Theoretical analysis of preventing websites from being collected and ten methods and countermeasures

7. Anti-theft link measures
Analysis: Asp and php can read the HTTP_REFERER attribute of the request to determine whether the request comes from this website, thereby limiting the collector, and also restricting search engine crawlers, seriously affecting the search engine's inclusion of some anti-theft link content on the website.

Applicable websites: Websites included in search engines are not considered

What will the collector do: It's not difficult to disguise HTTP_REFERER.

8. Full flash, picture or pdf to present website content
Analysis: It has poor support for search engine crawlers and collectors, and many people who know a little SEO know this.

Applicable websites: Media design and do not care about websites included in search engines

What will the collector do: No more picking, leave

9. The website randomly adopts different templates
Analysis: Because the collector locates the required content based on the web structure, once the template is replaced twice, the collection rules will be invalid, which is good. And this has no effect on search engine crawlers.

Applicable website: Dynamic website, and user experience is not considered.

What will the collector do: There cannot be more than 10 templates for a website, just make one rule for each template, and different templates adopt different collection rules. If there are more than 10 templates, since the target website has tried so hard to replace the templates, it will be convenient for him to withdraw.

10. Use dynamic irregular html tags
Analysis: This is quite perverted. Considering that the effect of html tags containing spaces and not containing spaces is the same, so <div > and <div > are the same for page display, but as the collector tag, there are two different tags. If the number of spaces in the html tag of the second page is random, then
The collection rules are invalid. However, this has little impact on search engine crawlers.

Suitable for websites: All websites that are dynamic and do not want to comply with web design specifications.

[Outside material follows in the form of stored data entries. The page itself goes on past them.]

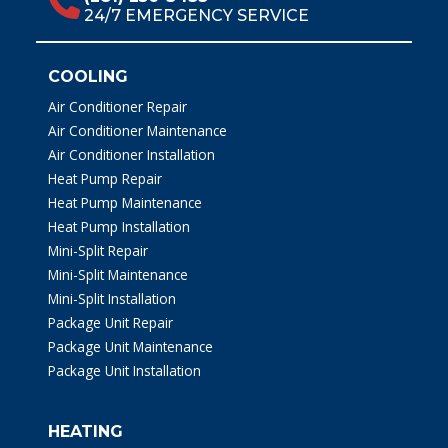
24/7 EMERGENCY SERVICE
COOLING
Air Conditioner Repair
Air Conditioner Maintenance
Air Conditioner Installation
Heat Pump Repair
Heat Pump Maintenance
Heat Pump Installation
Mini-Split Repair
Mini-Split Maintenance
Mini-Split Installation
Package Unit Repair
Package Unit Maintenance
Package Unit Installation
HEATING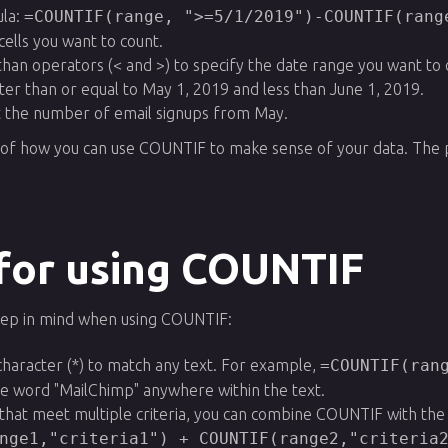
la:
=COUNTIF(range, ">=5/1/2019")-COUNTIF(rang
cells you want to count.
than operators (< and >) to specify the date range you want to c
ter than or equal to May 1, 2019 and less than June 1, 2019.
et the number of email signups from May.
of how you can use COUNTIF to make sense of your data. The pos
 for using COUNTIF
eep in mind when using COUNTIF:
character (*) to match any text. For example,
=COUNTIF(ran
the word "MailChimp" anywhere within the text.
s that meet multiple criteria, you can combine COUNTIF with th
nge1,"criteria1") + COUNTIF(range2,"criteria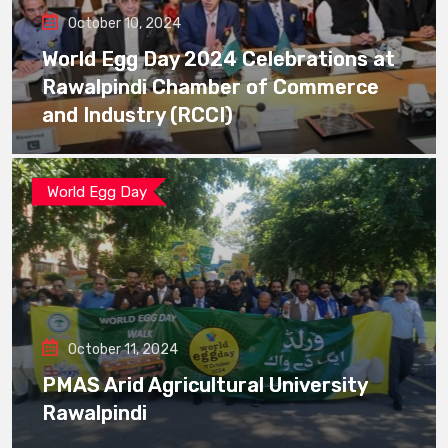
October 10, 2024
World Egg Day 2024 Celebrations at
Rawalpindi Chamber of Commerce
and Industry (RCCI)
World Egg Day
October 11, 2024
PMAS Arid Agricultural University
Rawalpindi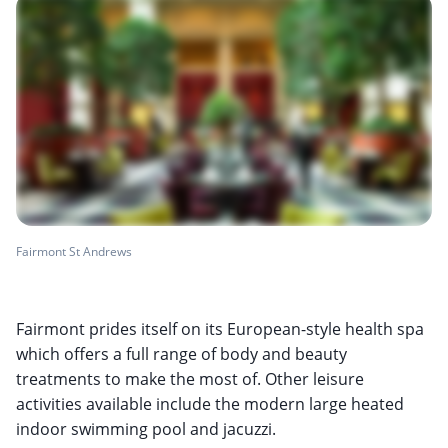
Fairmont St Andrews
Fairmont prides itself on its European-style health spa
which offers a full range of body and beauty
treatments to make the most of. Other leisure
activities available include the modern large heated
indoor swimming pool and jacuzzi.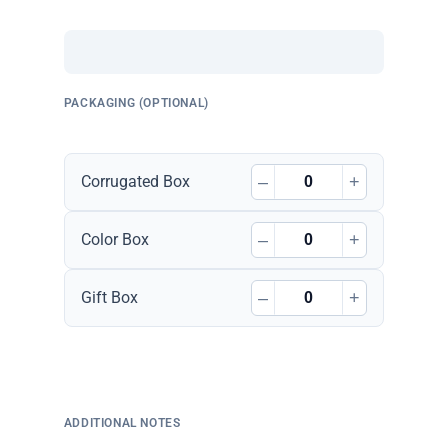
PACKAGING (OPTIONAL)
–
+
Corrugated Box
–
+
Color Box
–
+
Gift Box
ADDITIONAL NOTES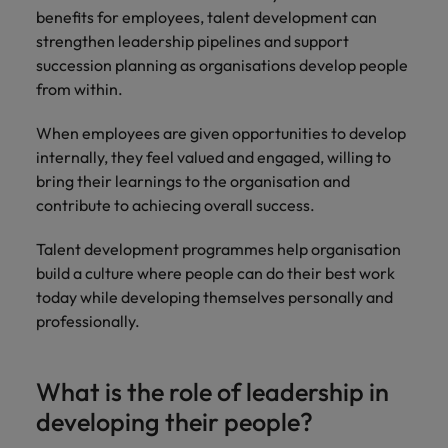
benefits for employees, talent development can
strengthen leadership pipelines and support
succession planning as organisations develop people
from within.
When employees are given opportunities to develop
internally, they feel valued and engaged, willing to
bring their learnings to the organisation and
contribute to achiecing overall success.
Talent development programmes help organisation
build a culture where people can do their best work
today while developing themselves personally and
professionally.
What is the role of leadership in
developing their people?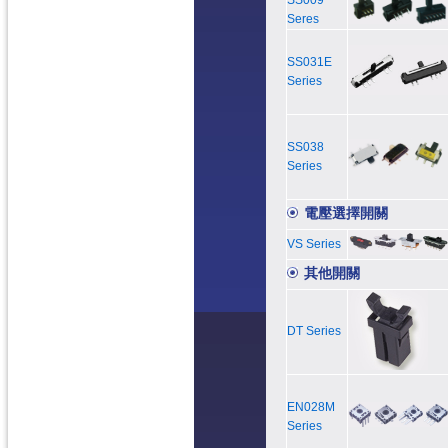
SS009
Seres
SS031E
Series
SS038
Series
電壓選擇開關
VS Series
其他開關
DT Series
EN028M
Series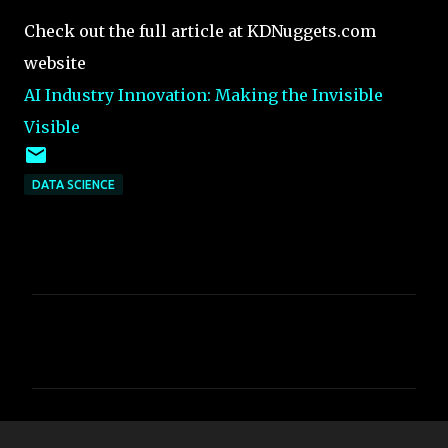
Check out the full article at KDNuggets.com
website
AI Industry Innovation: Making the Invisible
Visible
DATA SCIENCE
C
o
m
m
e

What will the collector do: There are still countermeasures. There are still many html cleaners now. First clean the html tags, and then write the collection rules; you should clean the html tags before the collection rules, or you can still get the required data.

Summarize:
Once you have to search engine crawlers and collectors at the same time, this is a helpless thing, because the first step of search engines is to collect the content of the target web page, which is the same as the principle of collectors. Therefore, many methods to prevent collection also hinder search engines from collecting websites. Helpless, right? Although the above 10 suggestions cannot be 100% resistant to collection, several methods have been applied together and rejected a large number of collectors.